その後の子どもの学習権、親の教育権で憲法問題でさえ、本来であれば、名前が出てくるべき教育委員会の役割はどうするのか。さらには、子どものデータを、コントロールするのは誰なのかっていうところです。最終的には、現在の個人情報保護法に基づいて、適正性のある情報の利活用をされているのかどうかってことを確認するための、個人の情報開示請求を誰にどう出せばいいのかは、非常に大事なポイントであるはずですが記載されていません。
一元管理をしないと国が言っていますので、じゃあ、分散管理をするのですねという中で、全体のデータ構造を、誰が把握して、誰がどう統括するのかは、まだ誰もわからないというところが問題としてございます。一回、制度設計については、子どもや子どもの世帯に関する個人情報をどう格納し、いかなる合意や制度に基づいて運用するのかも含めた整理をされると思うんですけど、ここはやはり、はじめにきちんとした方針を示しておいておくべきなのかなと思います。このあたりも含めて、皆さんのご意見もいただきながら整理をしていきたいなという風に思っております。
教育データと憲法問題
高木:なるほど。えーと、これはまだ頭出しでして(笑)、この後、これらをじっくり深掘りして行きます。じゃあまず、山本さんにスライドを用意していただいたので、それに沿ってぶち上げていただきましょうか。一つ目は、教育データと憲法ですか。
山本:はい。ということで、引き続き、山本の方からお話させていただきます。教育データと憲法問題、各政策論の中で、そもそも教育データってなんだっけ?みたいな話が出るんですけれども、これは教育実践学という狭い意味での教育データの使われ方と、今回のような教育ビッグデータ、と申しますか、これがビッグデータなのかどうかはさておき、教育ビッグデータと彼らが言っている教育データの取り扱いについては、一番根幹のところで、どうしても相容れない部分があるんじゃないかっていうことは指摘されるべきだろうと思います。例えば、教育データに関する有識者検討会などでもですね。比較的、教育データの利活用を広く進めたい推進者の側が、非常に強い発言権を持って進めてこられた経緯の中で置き去りになっているのは、この憲法問題じゃないかと思います。

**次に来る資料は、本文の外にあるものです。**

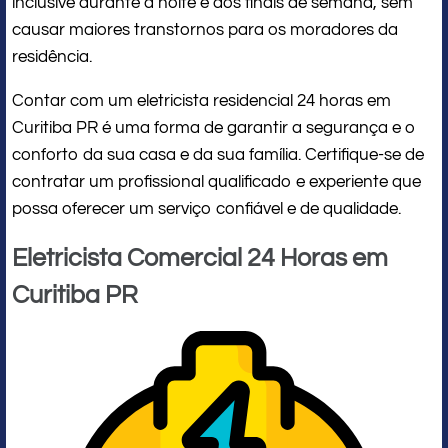
inclusive durante a noite e aos finais de semana, sem
causar maiores transtornos para os moradores da
residência.
Contar com um eletricista residencial 24 horas em
Curitiba PR é uma forma de garantir a segurança e o
conforto da sua casa e da sua família. Certifique-se de
contratar um profissional qualificado e experiente que
possa oferecer um serviço confiável e de qualidade.
Eletricista Comercial 24 Horas em
Curitiba PR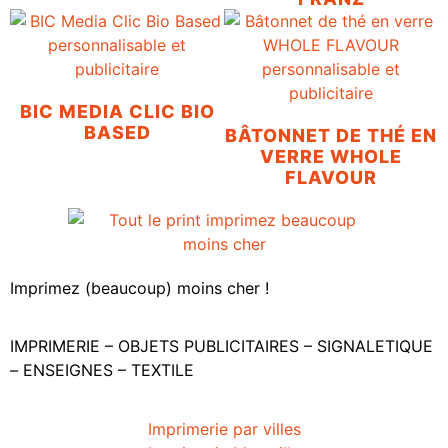
BIC MEDIA CLIC BIO
BASED
BÂTONNET DE THÉ EN
VERRE WHOLE
FLAVOUR
Imprimez (beaucoup) moins cher !
IMPRIMERIE – OBJETS PUBLICITAIRES – SIGNALETIQUE
– ENSEIGNES – TEXTILE
Imprimerie par villes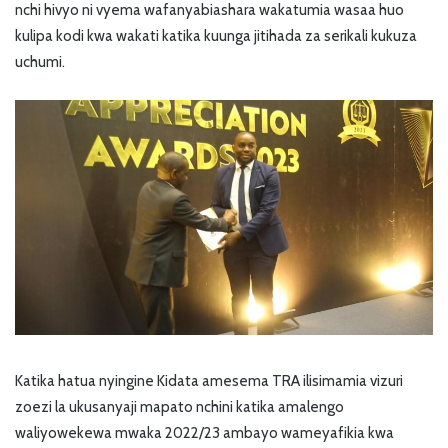
nchi hivyo ni vyema wafanyabiashara wakatumia wasaa huo
kulipa kodi kwa wakati katika kuunga jitihada za serikali kukuza
uchumi.
Katika hatua nyingine Kidata amesema TRA ilisimamia vizuri
zoezi la ukusanyaji mapato nchini katika amalengo
waliyowekewa mwaka 2022/23 ambayo wameyafikia kwa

まず子どもの学習権についてですが、憲法26条で定められているのは、「その能力に応じてひとしく教育を受ける権利」。これは義務教育を受ける権利でございます。さらに「その能力に応じてひとしく」というところですので、これに関しては憲法上は、例えば子どもに最適化された学びをデジタルの技術を使って提供することに対しては、本件はなんら障害にはならない。ただし、学習権において子どもがひとしく教育を受ける権利をどういう形で定義し、デジタル化していくかに関しては、かなり内容が変わってくるということを、冒頭にお話しさせていただきたいと思います。

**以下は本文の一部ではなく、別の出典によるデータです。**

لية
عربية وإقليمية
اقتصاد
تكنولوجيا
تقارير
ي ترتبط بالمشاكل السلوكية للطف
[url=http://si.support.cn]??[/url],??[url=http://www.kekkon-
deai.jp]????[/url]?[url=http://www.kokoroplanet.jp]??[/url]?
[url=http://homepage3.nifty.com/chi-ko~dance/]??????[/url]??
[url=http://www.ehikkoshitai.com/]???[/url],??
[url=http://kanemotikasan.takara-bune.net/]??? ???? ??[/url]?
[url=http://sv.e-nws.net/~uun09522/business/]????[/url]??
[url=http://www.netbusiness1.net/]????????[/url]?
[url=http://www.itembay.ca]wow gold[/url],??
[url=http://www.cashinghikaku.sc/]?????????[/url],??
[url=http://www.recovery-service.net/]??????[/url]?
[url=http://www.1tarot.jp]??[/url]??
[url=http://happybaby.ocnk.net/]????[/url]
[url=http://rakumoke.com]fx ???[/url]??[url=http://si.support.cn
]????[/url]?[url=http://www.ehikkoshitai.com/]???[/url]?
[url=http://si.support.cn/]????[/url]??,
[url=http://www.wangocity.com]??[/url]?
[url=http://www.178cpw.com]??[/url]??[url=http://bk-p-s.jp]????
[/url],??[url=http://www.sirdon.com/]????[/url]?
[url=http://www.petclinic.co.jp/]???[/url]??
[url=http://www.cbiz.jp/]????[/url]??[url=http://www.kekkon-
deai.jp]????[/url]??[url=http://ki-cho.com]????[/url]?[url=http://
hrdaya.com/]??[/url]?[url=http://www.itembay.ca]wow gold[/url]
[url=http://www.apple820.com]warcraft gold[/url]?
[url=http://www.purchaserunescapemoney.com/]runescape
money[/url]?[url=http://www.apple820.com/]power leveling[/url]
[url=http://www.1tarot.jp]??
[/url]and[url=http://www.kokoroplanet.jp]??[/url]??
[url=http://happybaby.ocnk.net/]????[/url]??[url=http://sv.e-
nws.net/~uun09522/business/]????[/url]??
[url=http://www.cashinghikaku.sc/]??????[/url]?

教育権にまつわる世界的な潮流で言いますと、1989年、子どもの権利条約に至るまでの道筋に関しては、国際的な決め事として、子どもの教育を受ける権利が明記されておりますので、それに関しても齟齬なく進める必要があります。
また、23条4項ですね。国際協力の精神によって、分野の自国の能力および技術を向上させ、並びに自国の能力及び技術を向上させ並びに自国の経験を広げることができるようにすることを目的とするものを促進するということが言われています。これに関しては、教育の基本的な考え方がすべて網羅されていると思うので、そこについて我が国のデジタル化に関しては問題はないでしょう。
次いで、28条ですね。教育についての児童の権利を認めると。これは当然あるんですけれども、その下に「能力をすべての者に対して高等教育を利用する教育機会が与えられるものとする」ということが明記されています。そして「すべての児童に対し、教育及び職業に関する情報及び指導が利用可能かつこれを利用する機会が与えられる」ということが書かれております。なので、ここの条約を素直に読むならばですね、国連の人たちも人によって言うこと違うんですけれども、子どもが主体となって、自分の教育状況はどういうものであるのか、子ども自身が自分の情報をリファレンスできるようにしなさいという意味ですということをおっしゃいます。で、そうなってくると、今のデジタル庁のロードマップの内容だと多少の不備があるということが言えるのではないかなと思います。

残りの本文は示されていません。